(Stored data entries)
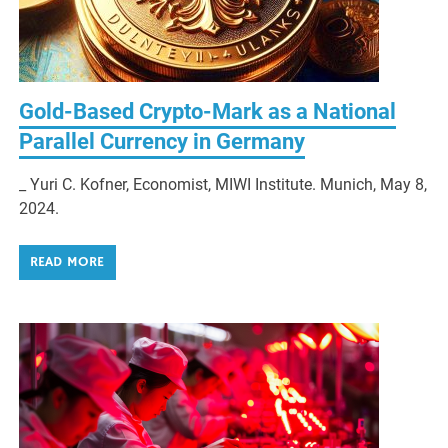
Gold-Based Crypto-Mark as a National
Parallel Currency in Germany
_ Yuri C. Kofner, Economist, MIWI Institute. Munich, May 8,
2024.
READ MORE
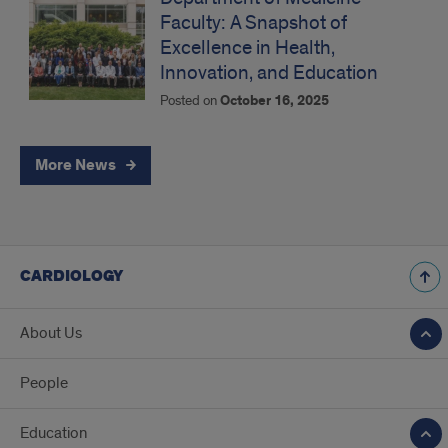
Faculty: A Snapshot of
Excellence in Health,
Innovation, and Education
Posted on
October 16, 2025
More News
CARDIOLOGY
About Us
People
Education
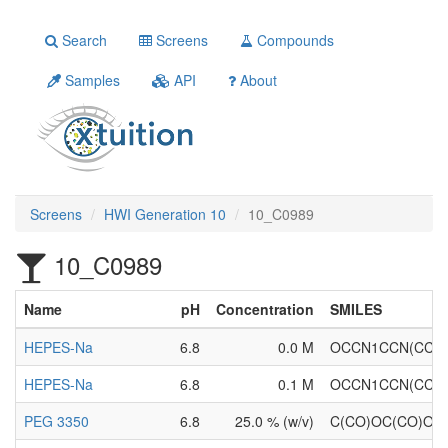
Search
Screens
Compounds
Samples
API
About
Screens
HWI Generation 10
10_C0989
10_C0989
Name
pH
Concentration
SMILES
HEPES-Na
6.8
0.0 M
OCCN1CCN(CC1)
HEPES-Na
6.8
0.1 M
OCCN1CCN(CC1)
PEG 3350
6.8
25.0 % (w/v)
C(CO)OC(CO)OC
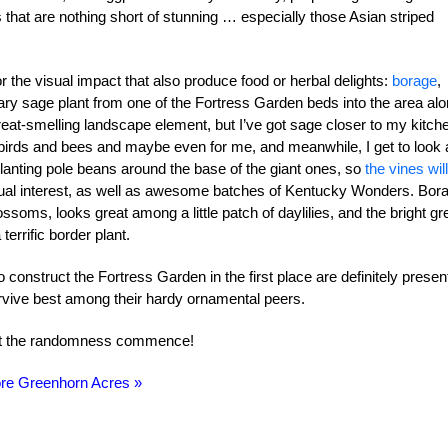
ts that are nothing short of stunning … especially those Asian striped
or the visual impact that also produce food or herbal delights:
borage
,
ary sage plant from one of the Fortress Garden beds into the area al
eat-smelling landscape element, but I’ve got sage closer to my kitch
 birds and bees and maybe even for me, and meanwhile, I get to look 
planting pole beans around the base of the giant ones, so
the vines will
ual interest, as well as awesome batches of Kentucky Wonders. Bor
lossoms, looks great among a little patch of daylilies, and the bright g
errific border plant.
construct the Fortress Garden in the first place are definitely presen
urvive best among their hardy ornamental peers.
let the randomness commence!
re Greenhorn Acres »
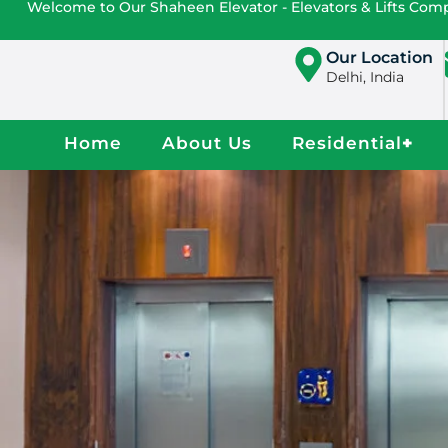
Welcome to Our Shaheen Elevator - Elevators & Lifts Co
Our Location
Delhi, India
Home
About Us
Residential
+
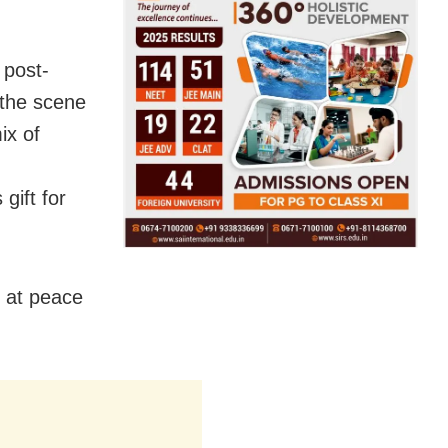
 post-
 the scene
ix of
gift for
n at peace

• [Aim of the exercise] The result should be every entry, word for word, and no pictures.

• [Task output]
Gold-Based Crypto-Mark as a National
Parallel Currency in Germany
_ Yuri C. Kofner, Economist, MIWI Institute. Munich, May 8,
2024.
READ MORE
Faculty: A Snapshot of
Excellence in Health,
Innovation, and Education
Posted on
October 16, 2025
More News
CARDIOLOGY
About Us
People
Education
Search
Screens
Compounds
Samples
API
About
Screens
HWI Generation 10
10_C0989
10_C0989
Name
pH
Concentration
SMILES
HEPES-Na
6.8
0.0 M
OCCN1CCN(CC1)
HEPES-Na
6.8
0.1 M
OCCN1CCN(CC1)
PEG 3350
6.8
25.0 % (w/v)
C(CO)OC(CO)OC
ts that are nothing short of stunning … especially those Asian striped
or the visual impact that also produce food or herbal delights:
borage
,
ary sage plant from one of the Fortress Garden beds into the area al
eat-smelling landscape element, but I’ve got sage closer to my kitch
 birds and bees and maybe even for me, and meanwhile, I get to look 
planting pole beans around the base of the giant ones, so
the vines will
ual interest, as well as awesome batches of Kentucky Wonders. Bor
lossoms, looks great among a little patch of daylilies, and the bright g
errific border plant.
construct the Fortress Garden in the first place are definitely presen
urvive best among their hardy ornamental peers.
let the randomness commence!
re Greenhorn Acres »
Welcome to Our Shaheen Elevator - Elevators & Lifts Co
Our Location
Delhi, India
Home
About Us
Residential
+
 post-
 the scene
ix of
gift for
n at peace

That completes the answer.